Vous avez d'ailleurs souhaité avoir l'avis du WWF sur les systèmes alimentaires durables qui sont des systèmes alimentaires minimisant l'ensemble des impacts environnementaux, tant à l'échelle globale qu'à l'échelle locale.
Le WWF ne se fait pas l'apôtre d'une relocalisation isolée du système alimentaire international. Les échanges et les flux alimentaires sont désormais mondiaux, et véhiculer l'idée que la France pourrait être autosuffisante sur le plan alimentaire n'est guère responsable : nous dépendons en effet de nos importations, comme d'autres pays dépendent de nos exportations.
Un système alimentaire durable maximise la relocalisation de l'alimentation tout en essayant d'aller vers une alimentation par bassins régionaux et qui soit diversifiée en permettant une déspécialisation des régions agricoles françaises tout en réintroduisant des productions oubliées ou qui ne sont plus faites.
L'Île-de-France n'a ainsi plus aucun élevage et ne dispose que de très peu de maraîchers, alors qu'au début du XXe siècle Paris était quasiment autosuffisant en légumes.

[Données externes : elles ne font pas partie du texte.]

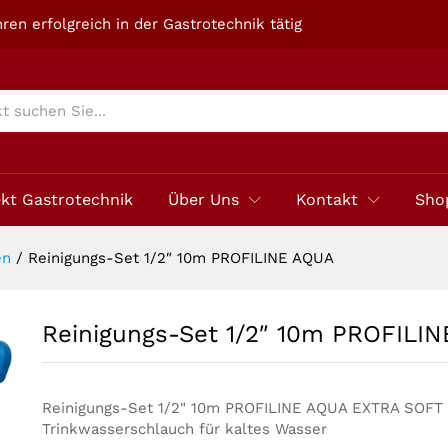
NE AQUA
ren erfolgreich in der Gastrotechnik tätig
ekt Gastrotechnik
Über Uns
Kontakt
Sho
en
/
Reinigungs-Set 1/2″ 10m PROFILINE AQUA
Reinigungs-Set 1/2″ 10m PROFILI
Reinigungs-Set 1/2" 10m PROFILINE AQUA EXTRA SOFT
Trinkwasserschlauch für kaltes Wasser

La recréation d'une ceinture maraîchère autour de Paris ferait complètement sens.
Il s'agit donc sortir de cette hyperspécialisation des régions en réintroduisant des productions locales et en encourageant une diversification des productions, tout en gardant à l'esprit qu'une métropole comme l'Île-de-France, qui compte 12 millions d'habitants, ne sera jamais entièrement autosuffisante. Elle sera nécessairement connectée à d'autres régions françaises et même à d'autres régions du monde pour assurer à la fois son alimentation et la pérennité de son système alimentaire.
WWF France veut ainsi maximiser la production locale et la rendre le plus possible durable. Pour toutes les matières premières agricoles importées, nous souhaitons faire naître les conditions pour que ces matières premières ne causent pas de déforestation ou d'autres impacts environnementaux et soient autant que possible produites selon les normes en vigueur dans l'Union Européenne.
À cet égard, nous ne pouvons que considérer que l'Accord économique et commercial global (CETA) signé récemment, qui va conduire à importer plusieurs dizaines de milliers de tonnes de viande majoritairement issue de la déforestation et ne répondant pas aux normes qui ont cours pour l'élevage français, est une aberration lorsqu'on veut défendre les productions françaises.